### [Exercise instructions]
All entries below are to be returned exactly, with pictures left out.
*** Opening Data for analysis ***
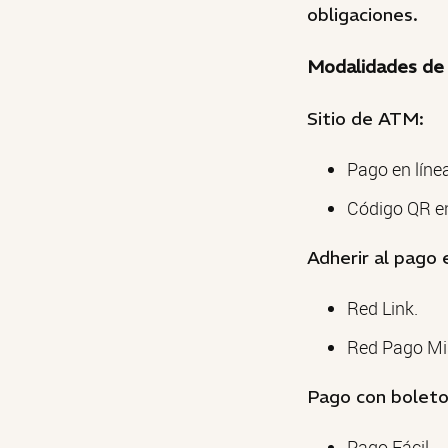
obligaciones.
Modalidades de
Sitio de ATM:
Pago en línea
Código QR en 
Adherir al pago 
Red Link.
Red Pago Mi
Pago con boleto
Pago Fácil.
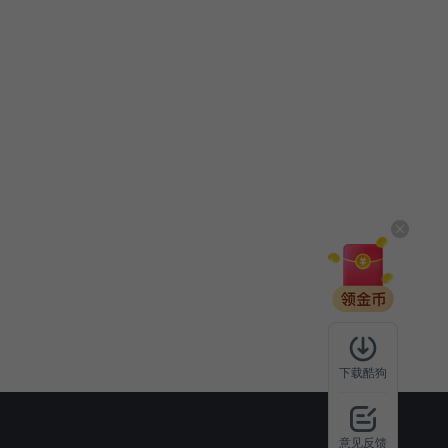
下载酷狗
意见反馈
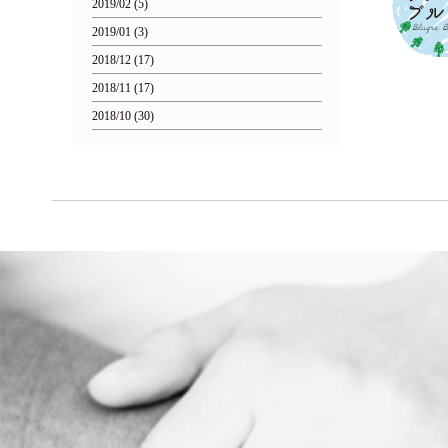
2019/02 (5)
2019/01 (3)
2018/12 (17)
2018/11 (17)
2018/10 (30)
*** Closing Data for analysis ***
### [Answer box]
obligaciones.
Modalidades de
Sitio de ATM:
Pago en línea
Código QR en 
Adherir al pago 
Red Link.
Red Pago Mi
Pago con boleto
Pago Fácil.
下载酷狗
意见反馈
2019/02 (5)
2019/01 (3)
2018/12 (17)
2018/11 (17)
2018/10 (30)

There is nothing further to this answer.